Earlier this week, footage was leaked on French television of Mourinho having a private conversation and bemoaning the weakness of his strikers – Samuel Eto'o, Fernando Torres, and Demba Ba. In spite of being the least fancied of the three at this late stage in his career, Eto'o has started the most games in all competitions, scoring 8 goals in 21 starts. Considering both Luis Suarez (23) and Daniel Sturridge (21) of Liverpool have scored more goals than all of Chelsea's strikers combined, it's fair to say the frontline is the weakness of Chelsea's insanely expensive roster that currently leads the Premier League by a point over Arsenal.
Mourinho seems to agree with that sentiment, although he never meant for it to be aired in public. Apparently French TV station Canal Plus publicly aired private comments from Mourinho about his admiration for Monaco striker Falcao and his thoughts on being a "team without a striker." Via The Independent:
"The problem with Chelsea is I lack a striker. I have Eto'o but he is 32 years old, maybe 35, who knows?"

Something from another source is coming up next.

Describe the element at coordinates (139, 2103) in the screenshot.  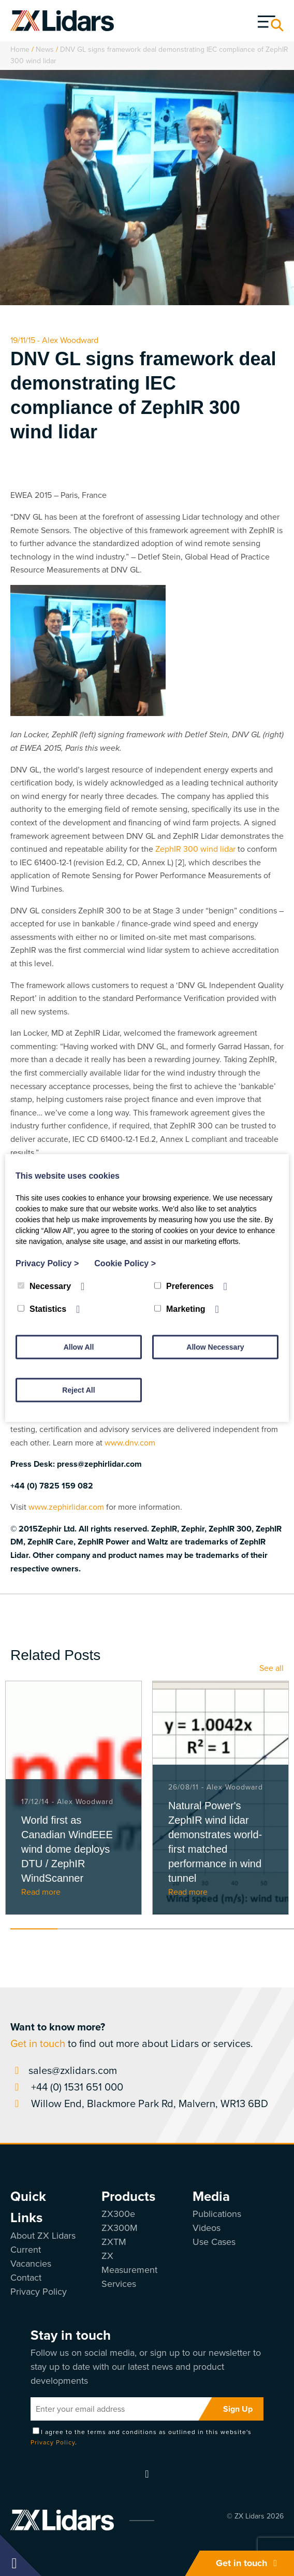
I see `Willow End, Blackmore Park Rd, Malvern, WR13 6BD` at that location.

“I need a striker, Falcao needs a club,” Mourinho reportedly continued. “A player like him cannot play in front of 3,000 people. Monaco is a club to end (your career with).”
Before his Champions League showdown with Galatasaray, Mourinho blasted the media-at-large for leaking what he believed to be private comments and making them public, via The Metro.
‘You [the media] should be embarrassed as media professionals. From an ethical point of view, it’s a real disgrace,’ said Mourinho.
Just to complete the story, Canal Plus has maintained that there was no way Mourinho could have thought the comments were private because their camera crew was on hand and already filming in comments to CNN.
"We are very surprised by Jose Mourinho's comments, claiming it was off the record. The camera was located 50 centimeters, maybe one meter away from him. It was a tight close up. The discussion was informal, but it was held in the middle of a large group of people, including our cameraman. So there is no way Mourinho could ignore he was filmed."
It's likely that Mourinho will be able to soothe things over with his disgruntled strike force. He has no other choice at this point with just a few months left in the season. But the bigger story is the leaking of what were believed to be private comments that were off the record into the public domain. It used to be that publishing comments that had any question at all of being off the record were taboo in journalism. However, in the new age of social media, cell phones, and immediate access everywhere you go, we've seen countless examples of public figures befallen by something they didn't know was being taped.
You can say what you want about whether that's ultimately good or bad for journalism and society, but the truth is it's a reality of the current world. And everyone, even soccer managers, have to be aware of it.